##### Data listing #####

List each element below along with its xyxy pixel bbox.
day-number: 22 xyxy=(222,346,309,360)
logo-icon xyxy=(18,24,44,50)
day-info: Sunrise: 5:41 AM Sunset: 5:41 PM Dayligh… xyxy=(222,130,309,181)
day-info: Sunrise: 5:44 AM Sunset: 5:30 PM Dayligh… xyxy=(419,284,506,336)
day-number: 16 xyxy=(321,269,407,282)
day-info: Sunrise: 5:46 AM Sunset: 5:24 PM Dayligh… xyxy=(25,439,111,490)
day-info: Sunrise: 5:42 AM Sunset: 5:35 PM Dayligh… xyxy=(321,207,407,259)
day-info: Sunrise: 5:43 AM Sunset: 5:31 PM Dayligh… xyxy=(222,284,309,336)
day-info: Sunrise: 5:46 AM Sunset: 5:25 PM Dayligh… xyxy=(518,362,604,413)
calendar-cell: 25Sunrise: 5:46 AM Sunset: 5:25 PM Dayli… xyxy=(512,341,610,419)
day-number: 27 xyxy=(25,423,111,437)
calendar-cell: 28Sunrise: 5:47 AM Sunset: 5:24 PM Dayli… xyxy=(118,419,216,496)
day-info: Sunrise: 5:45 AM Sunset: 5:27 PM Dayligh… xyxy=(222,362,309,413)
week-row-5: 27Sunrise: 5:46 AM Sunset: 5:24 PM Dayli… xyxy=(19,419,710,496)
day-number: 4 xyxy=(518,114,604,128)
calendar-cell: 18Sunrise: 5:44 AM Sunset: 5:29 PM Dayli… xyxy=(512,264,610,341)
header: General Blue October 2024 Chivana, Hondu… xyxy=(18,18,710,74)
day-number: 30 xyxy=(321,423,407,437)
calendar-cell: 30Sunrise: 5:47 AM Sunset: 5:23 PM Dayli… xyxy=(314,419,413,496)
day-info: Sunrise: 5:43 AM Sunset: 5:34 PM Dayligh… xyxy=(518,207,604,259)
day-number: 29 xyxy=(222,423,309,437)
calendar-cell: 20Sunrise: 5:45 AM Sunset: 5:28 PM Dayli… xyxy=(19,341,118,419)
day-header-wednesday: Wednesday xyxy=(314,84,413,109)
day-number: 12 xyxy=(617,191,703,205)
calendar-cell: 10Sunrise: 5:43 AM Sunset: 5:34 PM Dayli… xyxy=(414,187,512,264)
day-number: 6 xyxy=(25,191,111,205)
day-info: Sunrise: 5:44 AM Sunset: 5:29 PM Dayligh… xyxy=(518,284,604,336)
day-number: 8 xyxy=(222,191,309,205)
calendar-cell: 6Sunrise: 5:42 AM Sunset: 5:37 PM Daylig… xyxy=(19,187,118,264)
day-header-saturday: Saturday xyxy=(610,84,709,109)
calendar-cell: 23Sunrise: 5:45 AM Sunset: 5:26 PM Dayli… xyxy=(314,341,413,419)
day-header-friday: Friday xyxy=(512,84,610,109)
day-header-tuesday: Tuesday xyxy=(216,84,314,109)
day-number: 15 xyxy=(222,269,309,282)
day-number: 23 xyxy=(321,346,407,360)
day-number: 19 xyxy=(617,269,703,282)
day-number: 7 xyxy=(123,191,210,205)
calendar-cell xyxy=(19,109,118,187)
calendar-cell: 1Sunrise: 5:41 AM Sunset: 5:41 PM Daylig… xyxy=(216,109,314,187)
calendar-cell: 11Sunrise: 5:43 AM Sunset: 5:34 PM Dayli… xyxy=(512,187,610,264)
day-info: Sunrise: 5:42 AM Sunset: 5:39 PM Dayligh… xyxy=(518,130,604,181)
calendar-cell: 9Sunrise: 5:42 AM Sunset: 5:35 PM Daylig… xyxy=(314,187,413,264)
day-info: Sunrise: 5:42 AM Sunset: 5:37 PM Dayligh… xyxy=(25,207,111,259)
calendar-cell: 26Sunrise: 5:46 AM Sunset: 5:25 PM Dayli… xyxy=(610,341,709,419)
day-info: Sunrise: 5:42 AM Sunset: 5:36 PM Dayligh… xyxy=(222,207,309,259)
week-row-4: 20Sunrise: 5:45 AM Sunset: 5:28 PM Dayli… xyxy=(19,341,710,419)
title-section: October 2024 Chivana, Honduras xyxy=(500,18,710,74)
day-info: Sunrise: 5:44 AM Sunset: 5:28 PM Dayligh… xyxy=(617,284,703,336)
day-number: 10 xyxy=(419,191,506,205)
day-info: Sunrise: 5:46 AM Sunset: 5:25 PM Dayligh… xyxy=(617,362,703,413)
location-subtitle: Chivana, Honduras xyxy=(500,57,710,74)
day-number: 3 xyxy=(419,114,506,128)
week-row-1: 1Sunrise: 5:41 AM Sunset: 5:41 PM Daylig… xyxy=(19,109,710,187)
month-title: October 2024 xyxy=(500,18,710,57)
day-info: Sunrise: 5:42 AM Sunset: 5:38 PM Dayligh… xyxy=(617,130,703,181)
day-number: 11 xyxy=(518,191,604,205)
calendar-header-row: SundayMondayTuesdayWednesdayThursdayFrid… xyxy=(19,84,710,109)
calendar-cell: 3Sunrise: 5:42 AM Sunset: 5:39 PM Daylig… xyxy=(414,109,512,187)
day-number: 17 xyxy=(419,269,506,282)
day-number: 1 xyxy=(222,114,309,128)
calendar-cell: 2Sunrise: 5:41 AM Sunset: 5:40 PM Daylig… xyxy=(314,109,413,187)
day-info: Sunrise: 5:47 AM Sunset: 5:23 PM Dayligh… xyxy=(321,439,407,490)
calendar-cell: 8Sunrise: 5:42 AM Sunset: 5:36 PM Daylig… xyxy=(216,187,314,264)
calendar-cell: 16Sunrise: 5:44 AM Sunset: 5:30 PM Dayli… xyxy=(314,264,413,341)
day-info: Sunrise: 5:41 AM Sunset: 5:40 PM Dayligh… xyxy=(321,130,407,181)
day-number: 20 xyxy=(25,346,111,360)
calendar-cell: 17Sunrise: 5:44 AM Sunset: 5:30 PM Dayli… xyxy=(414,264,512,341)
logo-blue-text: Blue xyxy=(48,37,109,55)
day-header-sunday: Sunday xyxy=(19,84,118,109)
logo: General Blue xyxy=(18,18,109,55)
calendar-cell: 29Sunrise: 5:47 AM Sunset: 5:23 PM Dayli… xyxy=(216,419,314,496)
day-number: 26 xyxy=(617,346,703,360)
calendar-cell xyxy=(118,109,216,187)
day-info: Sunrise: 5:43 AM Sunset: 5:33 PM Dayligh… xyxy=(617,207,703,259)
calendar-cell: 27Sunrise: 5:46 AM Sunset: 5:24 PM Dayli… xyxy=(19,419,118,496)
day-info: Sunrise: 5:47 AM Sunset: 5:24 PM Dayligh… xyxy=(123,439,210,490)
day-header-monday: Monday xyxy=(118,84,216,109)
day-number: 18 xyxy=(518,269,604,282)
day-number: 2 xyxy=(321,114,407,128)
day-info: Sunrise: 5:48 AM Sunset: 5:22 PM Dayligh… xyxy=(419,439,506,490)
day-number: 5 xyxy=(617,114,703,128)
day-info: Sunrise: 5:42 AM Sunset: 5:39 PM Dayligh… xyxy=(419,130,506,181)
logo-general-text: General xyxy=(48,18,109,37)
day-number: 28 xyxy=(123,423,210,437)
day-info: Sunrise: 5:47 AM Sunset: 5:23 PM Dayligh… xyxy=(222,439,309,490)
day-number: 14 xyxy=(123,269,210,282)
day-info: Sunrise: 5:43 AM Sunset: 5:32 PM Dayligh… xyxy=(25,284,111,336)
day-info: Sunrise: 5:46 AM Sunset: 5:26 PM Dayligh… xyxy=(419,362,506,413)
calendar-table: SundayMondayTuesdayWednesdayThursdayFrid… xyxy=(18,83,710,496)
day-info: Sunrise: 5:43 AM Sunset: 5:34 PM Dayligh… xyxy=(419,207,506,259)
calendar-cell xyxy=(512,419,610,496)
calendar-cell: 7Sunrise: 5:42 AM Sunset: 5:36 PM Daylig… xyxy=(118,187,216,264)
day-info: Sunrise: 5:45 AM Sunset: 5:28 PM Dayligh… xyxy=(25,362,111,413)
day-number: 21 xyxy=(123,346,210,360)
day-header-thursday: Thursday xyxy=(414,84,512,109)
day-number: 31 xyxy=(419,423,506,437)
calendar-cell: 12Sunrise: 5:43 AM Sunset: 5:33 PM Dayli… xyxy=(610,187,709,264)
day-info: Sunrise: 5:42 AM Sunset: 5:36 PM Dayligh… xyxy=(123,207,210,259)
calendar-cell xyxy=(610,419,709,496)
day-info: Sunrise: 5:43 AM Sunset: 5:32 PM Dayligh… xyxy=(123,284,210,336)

#####

■ Brief ■
Go through the records above and copy each line where "Blue" is found.

■ Response to this exercise ■
header: General Blue October 2024 Chivana, Hondu… xyxy=(18,18,710,74)
logo-blue-text: Blue xyxy=(48,37,109,55)
logo: General Blue xyxy=(18,18,109,55)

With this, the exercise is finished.